Exercise requirements —
In full and unchanged, set down the entries that follow, with no images.

Exercise material below:

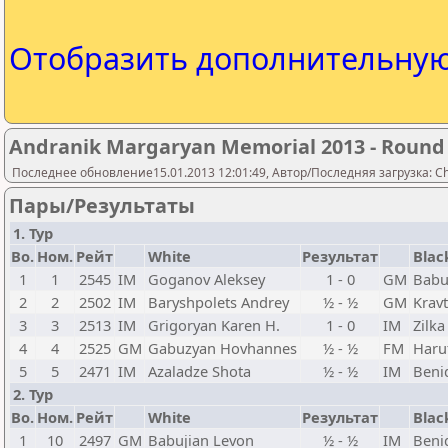
Отобразить дополнительну
Andranik Margaryan Memorial 2013 - Round
Последнее обновление15.01.2013 12:01:49, Автор/Последняя загрузка: C
Пары/Результаты
1. Тур
Bo.
Ном.
Рейт
White
Результат
Blac
1
1
2545
IM
Goganov Aleksey
1 - 0
GM
Babu
2
2
2502
IM
Baryshpolets Andrey
½ - ½
GM
Kravt
3
3
2513
IM
Grigoryan Karen H.
1 - 0
IM
Zilka
4
4
2525
GM
Gabuzyan Hovhannes
½ - ½
FM
Haru
5
5
2471
IM
Azaladze Shota
½ - ½
IM
Beni
2. Тур
Bo.
Ном.
Рейт
White
Результат
Blac
1
10
2497
GM
Babujian Levon
½ - ½
IM
Beni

End of Exercise material.

Task result —
Отобразить дополнительну
Andranik Margaryan Memorial 2013 - Round
Последнее обновление15.01.2013 12:01:49, Автор/Последняя загрузка: C
Пары/Результаты
1. Тур
Bo.
Ном.
Рейт
White
Результат
Blac
1
1
2545
IM
Goganov Aleksey
1 - 0
GM
Babu
2
2
2502
IM
Baryshpolets Andrey
½ - ½
GM
Kravt
3
3
2513
IM
Grigoryan Karen H.
1 - 0
IM
Zilka
4
4
2525
GM
Gabuzyan Hovhannes
½ - ½
FM
Haru
5
5
2471
IM
Azaladze Shota
½ - ½
IM
Beni
2. Тур
Bo.
Ном.
Рейт
White
Результат
Blac
1
10
2497
GM
Babujian Levon
½ - ½
IM
Beni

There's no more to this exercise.